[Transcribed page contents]
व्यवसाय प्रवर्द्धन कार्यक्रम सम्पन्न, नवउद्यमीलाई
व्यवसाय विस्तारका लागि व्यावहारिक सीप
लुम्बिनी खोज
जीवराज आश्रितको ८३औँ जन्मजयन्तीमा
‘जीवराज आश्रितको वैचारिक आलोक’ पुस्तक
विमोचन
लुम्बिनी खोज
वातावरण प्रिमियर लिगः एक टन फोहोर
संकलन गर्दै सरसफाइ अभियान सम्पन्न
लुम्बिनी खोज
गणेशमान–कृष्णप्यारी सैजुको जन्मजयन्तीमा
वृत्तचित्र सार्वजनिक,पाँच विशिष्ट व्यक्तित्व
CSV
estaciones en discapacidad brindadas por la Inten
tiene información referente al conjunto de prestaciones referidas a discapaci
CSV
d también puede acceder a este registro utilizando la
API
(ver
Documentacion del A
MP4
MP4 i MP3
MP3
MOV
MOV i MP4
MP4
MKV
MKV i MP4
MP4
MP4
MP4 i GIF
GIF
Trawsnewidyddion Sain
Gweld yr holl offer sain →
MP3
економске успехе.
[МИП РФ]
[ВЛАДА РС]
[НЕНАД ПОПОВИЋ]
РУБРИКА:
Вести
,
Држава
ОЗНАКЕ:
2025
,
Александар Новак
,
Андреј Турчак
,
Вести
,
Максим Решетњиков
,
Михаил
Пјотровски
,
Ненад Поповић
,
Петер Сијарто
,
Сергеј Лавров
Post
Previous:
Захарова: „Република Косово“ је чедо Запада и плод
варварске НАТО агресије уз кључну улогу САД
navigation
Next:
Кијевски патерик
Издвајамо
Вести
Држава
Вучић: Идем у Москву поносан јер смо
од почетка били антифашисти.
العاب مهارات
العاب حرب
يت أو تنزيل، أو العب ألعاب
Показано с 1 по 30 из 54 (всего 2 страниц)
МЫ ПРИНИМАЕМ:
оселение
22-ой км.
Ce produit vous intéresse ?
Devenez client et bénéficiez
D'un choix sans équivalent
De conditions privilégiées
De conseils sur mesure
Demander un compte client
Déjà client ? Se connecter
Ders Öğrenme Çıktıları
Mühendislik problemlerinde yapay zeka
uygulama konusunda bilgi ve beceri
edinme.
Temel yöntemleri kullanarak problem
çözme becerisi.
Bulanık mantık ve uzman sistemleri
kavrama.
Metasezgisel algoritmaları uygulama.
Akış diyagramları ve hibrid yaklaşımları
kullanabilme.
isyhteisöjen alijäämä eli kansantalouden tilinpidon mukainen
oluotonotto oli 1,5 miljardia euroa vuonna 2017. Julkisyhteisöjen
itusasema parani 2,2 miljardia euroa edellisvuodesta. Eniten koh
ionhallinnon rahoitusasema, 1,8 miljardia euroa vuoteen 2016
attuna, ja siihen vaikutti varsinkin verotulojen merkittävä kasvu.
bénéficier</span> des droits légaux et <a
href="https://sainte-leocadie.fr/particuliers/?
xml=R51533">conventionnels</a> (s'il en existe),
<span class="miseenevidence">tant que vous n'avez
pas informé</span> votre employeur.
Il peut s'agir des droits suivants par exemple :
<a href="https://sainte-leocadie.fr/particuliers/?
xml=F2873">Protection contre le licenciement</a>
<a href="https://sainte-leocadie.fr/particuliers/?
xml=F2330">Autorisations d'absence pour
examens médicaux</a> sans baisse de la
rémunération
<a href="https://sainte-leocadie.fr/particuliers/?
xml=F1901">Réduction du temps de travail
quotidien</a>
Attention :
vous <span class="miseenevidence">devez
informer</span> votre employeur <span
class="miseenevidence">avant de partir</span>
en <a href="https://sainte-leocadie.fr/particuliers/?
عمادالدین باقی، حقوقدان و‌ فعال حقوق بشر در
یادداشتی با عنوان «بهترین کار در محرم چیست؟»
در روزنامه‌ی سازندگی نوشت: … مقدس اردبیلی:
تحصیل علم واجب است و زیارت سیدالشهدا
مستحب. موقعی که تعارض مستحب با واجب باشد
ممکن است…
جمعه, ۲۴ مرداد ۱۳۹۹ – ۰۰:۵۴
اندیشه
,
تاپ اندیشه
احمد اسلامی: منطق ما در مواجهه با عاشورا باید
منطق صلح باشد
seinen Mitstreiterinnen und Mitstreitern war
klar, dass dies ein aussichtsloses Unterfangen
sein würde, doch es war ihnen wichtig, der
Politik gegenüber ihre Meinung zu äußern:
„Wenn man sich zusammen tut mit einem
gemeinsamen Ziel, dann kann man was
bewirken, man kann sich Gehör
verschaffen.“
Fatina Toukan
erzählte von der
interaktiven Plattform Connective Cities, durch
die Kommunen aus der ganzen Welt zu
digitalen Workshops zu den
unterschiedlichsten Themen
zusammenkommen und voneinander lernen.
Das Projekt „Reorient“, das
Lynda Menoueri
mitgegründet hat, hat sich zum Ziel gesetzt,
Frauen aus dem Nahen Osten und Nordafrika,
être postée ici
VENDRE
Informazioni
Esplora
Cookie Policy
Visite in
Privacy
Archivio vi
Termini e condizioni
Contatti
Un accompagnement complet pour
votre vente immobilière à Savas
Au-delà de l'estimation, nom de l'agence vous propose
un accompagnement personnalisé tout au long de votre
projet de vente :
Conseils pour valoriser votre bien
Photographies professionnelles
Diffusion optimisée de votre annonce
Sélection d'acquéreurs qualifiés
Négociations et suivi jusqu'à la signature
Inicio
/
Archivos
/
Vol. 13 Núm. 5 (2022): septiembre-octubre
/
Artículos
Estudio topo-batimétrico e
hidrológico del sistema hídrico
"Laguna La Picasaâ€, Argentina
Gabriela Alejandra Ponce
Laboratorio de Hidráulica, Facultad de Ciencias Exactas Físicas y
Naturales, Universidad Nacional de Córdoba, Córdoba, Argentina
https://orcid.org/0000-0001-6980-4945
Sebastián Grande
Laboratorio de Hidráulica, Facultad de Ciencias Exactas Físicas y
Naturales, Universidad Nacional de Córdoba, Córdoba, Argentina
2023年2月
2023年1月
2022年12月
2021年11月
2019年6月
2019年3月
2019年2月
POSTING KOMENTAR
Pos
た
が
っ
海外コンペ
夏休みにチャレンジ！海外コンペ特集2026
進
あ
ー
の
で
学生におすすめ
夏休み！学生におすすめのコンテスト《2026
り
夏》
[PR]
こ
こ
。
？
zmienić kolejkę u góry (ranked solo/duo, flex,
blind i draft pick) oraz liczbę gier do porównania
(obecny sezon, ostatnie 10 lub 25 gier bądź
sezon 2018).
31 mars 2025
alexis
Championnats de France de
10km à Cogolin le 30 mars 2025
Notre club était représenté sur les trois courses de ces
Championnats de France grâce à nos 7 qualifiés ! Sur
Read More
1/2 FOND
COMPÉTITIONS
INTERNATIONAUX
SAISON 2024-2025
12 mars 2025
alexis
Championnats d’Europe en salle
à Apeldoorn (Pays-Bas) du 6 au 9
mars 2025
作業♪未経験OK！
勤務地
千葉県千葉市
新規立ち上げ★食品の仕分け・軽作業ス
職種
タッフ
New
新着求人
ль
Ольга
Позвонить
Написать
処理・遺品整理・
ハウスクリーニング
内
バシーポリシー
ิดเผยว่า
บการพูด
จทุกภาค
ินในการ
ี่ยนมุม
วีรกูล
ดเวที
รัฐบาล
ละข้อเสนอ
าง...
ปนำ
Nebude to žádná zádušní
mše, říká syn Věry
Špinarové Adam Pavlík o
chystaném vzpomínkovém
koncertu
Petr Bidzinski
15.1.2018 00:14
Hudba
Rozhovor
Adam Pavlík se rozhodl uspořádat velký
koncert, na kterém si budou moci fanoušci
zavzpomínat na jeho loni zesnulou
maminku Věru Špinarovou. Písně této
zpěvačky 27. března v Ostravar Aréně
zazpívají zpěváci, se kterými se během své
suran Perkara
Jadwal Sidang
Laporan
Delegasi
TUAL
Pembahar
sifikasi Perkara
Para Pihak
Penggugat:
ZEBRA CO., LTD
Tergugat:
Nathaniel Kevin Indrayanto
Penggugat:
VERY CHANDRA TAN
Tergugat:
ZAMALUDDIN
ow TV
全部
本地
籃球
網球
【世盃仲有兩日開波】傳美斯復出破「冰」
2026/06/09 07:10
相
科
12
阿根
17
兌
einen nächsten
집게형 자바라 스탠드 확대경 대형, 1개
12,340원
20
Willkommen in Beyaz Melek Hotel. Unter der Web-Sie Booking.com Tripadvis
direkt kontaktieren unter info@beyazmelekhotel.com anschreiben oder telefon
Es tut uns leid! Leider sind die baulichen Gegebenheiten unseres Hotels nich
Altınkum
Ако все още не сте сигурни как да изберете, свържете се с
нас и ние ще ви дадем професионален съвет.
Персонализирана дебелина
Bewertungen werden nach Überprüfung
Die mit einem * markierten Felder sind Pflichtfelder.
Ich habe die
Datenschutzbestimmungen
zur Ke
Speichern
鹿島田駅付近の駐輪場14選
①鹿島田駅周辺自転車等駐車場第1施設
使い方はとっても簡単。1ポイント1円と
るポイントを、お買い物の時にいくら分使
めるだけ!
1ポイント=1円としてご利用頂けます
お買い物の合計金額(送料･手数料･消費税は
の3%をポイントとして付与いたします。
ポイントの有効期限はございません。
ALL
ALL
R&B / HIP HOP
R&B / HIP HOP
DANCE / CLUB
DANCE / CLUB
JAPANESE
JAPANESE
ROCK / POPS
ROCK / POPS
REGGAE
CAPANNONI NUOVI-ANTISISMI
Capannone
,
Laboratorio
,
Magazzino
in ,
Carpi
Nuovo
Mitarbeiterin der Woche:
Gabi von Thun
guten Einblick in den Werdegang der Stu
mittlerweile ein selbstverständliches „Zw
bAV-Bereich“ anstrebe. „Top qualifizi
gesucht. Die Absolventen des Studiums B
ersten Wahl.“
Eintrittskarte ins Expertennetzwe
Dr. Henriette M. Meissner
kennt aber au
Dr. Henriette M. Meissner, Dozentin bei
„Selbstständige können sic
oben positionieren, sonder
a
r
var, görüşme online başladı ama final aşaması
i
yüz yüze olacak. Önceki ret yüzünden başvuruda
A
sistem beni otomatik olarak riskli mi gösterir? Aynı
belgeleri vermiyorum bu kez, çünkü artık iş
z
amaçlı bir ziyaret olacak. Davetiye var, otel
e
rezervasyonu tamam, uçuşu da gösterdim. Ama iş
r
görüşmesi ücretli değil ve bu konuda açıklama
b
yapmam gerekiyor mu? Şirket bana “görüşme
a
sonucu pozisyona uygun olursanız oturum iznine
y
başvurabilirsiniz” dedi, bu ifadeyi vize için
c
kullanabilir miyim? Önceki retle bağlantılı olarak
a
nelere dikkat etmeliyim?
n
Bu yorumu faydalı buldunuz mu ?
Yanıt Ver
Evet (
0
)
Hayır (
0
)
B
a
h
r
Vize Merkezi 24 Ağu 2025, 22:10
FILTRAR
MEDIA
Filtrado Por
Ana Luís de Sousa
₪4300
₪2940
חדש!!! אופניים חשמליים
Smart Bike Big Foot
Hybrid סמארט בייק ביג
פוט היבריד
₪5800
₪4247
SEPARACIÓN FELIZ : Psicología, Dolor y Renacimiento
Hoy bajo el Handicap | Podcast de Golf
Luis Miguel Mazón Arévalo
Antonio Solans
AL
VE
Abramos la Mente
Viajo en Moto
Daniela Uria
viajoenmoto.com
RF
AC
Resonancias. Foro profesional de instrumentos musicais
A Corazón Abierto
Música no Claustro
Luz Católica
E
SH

**ACTIVITY**
Give again, word for word, the records from their first line to the one with "गणेशमान–कृष्णप्यारी सैजुको जन्मजयन्तीमा", and leave out all else.

**RESPONSE AREA**
व्यवसाय प्रवर्द्धन कार्यक्रम सम्पन्न, नवउद्यमीलाई
व्यवसाय विस्तारका लागि व्यावहारिक सीप
लुम्बिनी खोज
जीवराज आश्रितको ८३औँ जन्मजयन्तीमा
‘जीवराज आश्रितको वैचारिक आलोक’ पुस्तक
विमोचन
लुम्बिनी खोज
वातावरण प्रिमियर लिगः एक टन फोहोर
संकलन गर्दै सरसफाइ अभियान सम्पन्न
लुम्बिनी खोज
गणेशमान–कृष्णप्यारी सैजुको जन्मजयन्तीमा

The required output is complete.